*** Data for processing ***

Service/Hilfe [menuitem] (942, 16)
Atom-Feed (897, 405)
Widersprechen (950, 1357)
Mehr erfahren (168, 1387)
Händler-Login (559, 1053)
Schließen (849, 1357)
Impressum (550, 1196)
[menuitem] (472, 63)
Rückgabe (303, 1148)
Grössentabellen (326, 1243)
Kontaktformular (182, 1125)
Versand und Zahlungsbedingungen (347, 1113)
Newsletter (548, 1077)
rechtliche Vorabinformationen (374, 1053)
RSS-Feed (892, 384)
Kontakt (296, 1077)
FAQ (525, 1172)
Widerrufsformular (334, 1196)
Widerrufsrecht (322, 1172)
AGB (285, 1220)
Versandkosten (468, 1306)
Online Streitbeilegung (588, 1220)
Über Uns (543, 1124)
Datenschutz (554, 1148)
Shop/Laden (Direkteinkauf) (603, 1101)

*** End of Data for processing ***
*** Data for processing ***

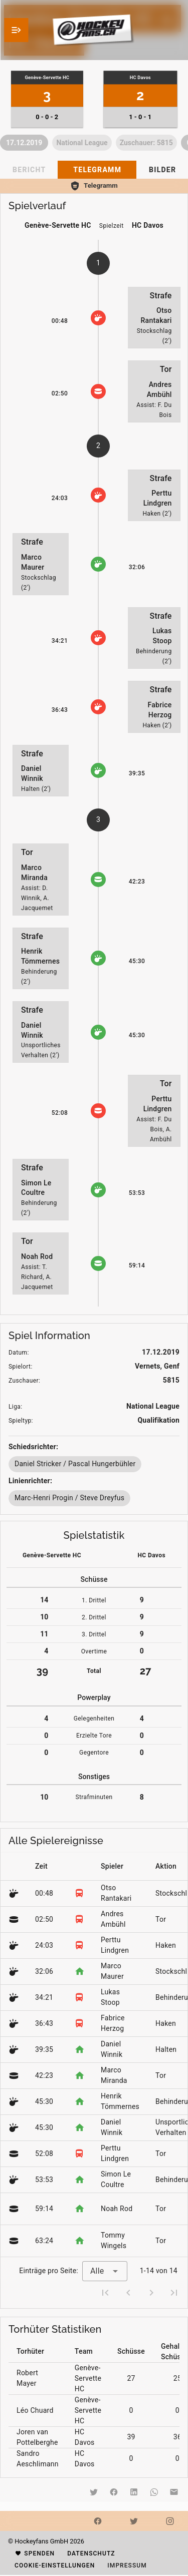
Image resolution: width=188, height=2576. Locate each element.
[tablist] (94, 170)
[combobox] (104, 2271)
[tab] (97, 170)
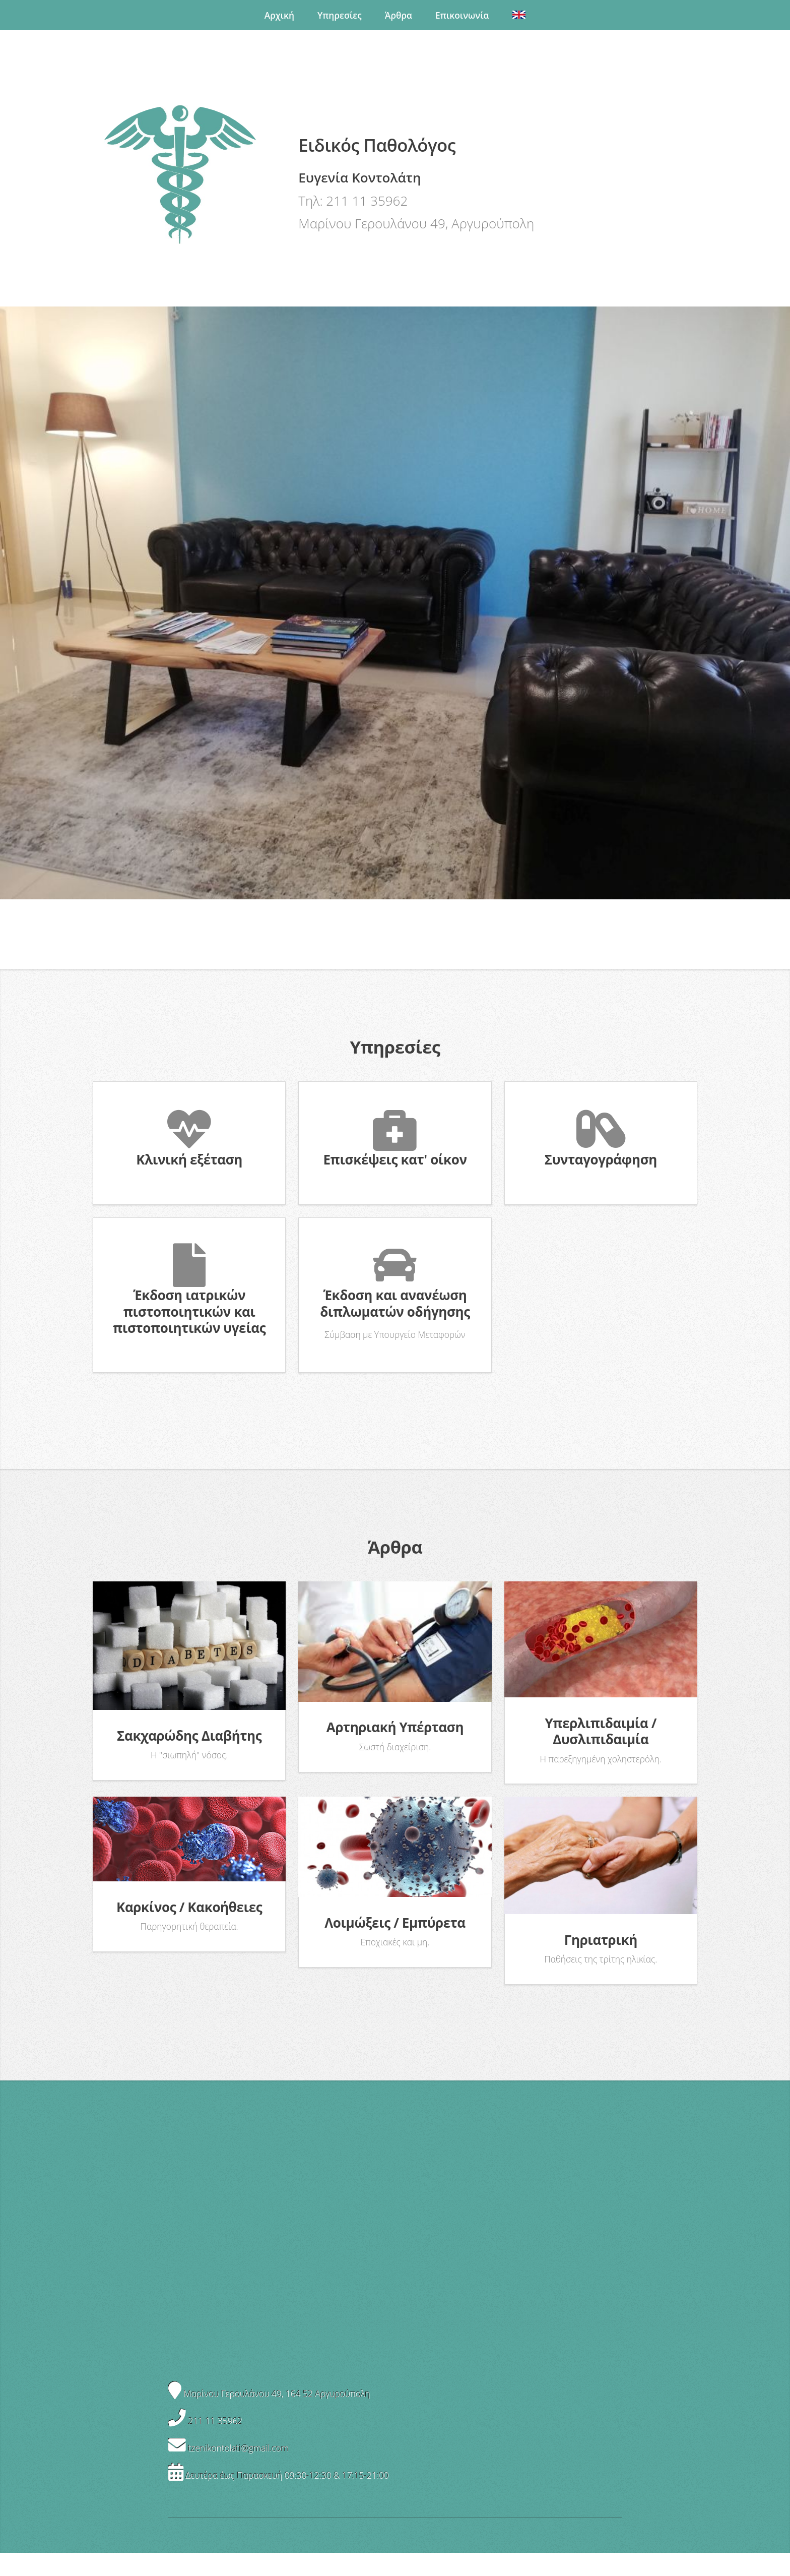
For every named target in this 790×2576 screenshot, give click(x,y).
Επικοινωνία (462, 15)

*** End of Data for processing ***
*** Data for processing ***

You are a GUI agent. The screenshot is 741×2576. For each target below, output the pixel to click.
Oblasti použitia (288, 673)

*** End of Data for processing ***

■ Work to complete
Write down exactly the span of lines above from the one containing "For every named" to the one containing "Επικοινωνία (462, 15)", both ends included.

■ Solution below
For every named target in this 790×2576 screenshot, give click(x,y).
Επικοινωνία (462, 15)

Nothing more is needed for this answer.